Pulp Fiction (DVD rental; Mon) – For some reason I wanted to revisit this and, you know, it doesn’t quite hold up.
It’s still thrilling in some spots – when Tarantino lets loose and just revels in the joy of moviemaking, such as in the pawnshop scene and the stoned-out milieu at Eric Stoltz‘s drug-den – he’s like a kid in a sandbox.
But at other times he falls prey to his own hubris. The sequence in which he’s cast himself with Harvey Keitel is unbearable, for instance, and the diner robbery with Amanda Plummer and Tim Roth that bookends the flick is just a whole lot of scenery chewing.
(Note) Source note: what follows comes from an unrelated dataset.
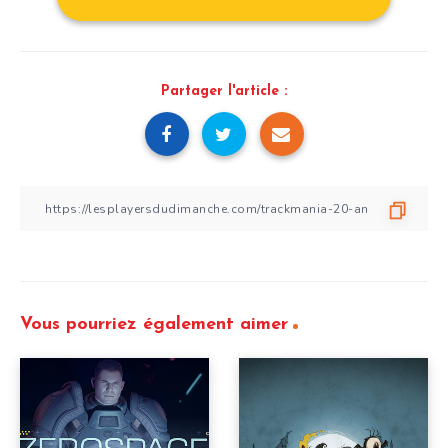
Partager l'article :
Vous pourriez également aimer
In fact, for all of the director/writer’s much-vaunted dialogue, much of Pulp Fiction‘s chit-chat is just hot air, though of an above-average quality. Tarantino would go on to write much better scenes, if not whole movies, than anything in Pulp Fiction.
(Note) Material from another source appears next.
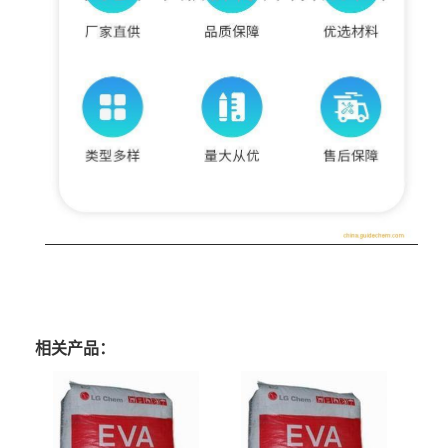
相关产品：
Incendies (DVD rental; Tues) – Canada’s entry for last year’s Best Foreign Language Film category at the Academy Awards, this play-based nail-biter looks at the aftermath of war with many unusual, and finally heartbreaking, twists and turns. One of those movies you don’t want to say too much about, just grab people by the lapels and say, “Watch this.”
Carnage (press screening; Wed): Roman Polanski directs a movie based on a hit Broadway play from last year. I was riveted by the fast-paced dialogue, the jockeying for the moral upper-hand between the four New Yorkers, and particularly by Christoph Waltz‘s edge-of-calm, teeth-grinding performance, but critics have taken a seen-it-all-before stance to the story’s themes.
The King of Comedy (DVD rental) – This unjustly overlooked and at the time seemingly out-of-character movie from Martin Scorsese is a character study, really, though I remember it more as a kidnapping film – but the kidnapping doesn’t happen until halfway through. Robert De Niro is mesmerizing as the delusional comedian of the title, Rupert Pupkin, and Sandra Bernhard has a comic, slapstick-y presence that has never been better utilized; it’s like she was born 50 years too late, after the era of the great screwball comedies.
Though it had been years since I’d seen it, there are moments – Pupkin waiting to see the talk show host played by Jerry Lewis at the host’s TV studio office, invading the Lewis character’s summer home – that have stayed with me all these years. Still a terrific film, and a great snapshot of the ’80s, too (members of The Clash make cameos on a street scene!).
One Magic Christmas (YouTube, Fri – Sat) – One of my girlfriend’s favourite Christmas movies growing up, One Magic Christmas (1984) piles on the tragic events in this tear-jerking twist on It’s a Wonderful Life.
Mary Steenburgen, Harry Dean Stanton and a moppet-ish Sarah Polley star in this cardboard-looking, Ontario-shot Disney-Telefilm Canada co-production, but darned if it isn’t kind of affecting. Directed by Philip Borsos (the Whistler Film Festival named an award after him).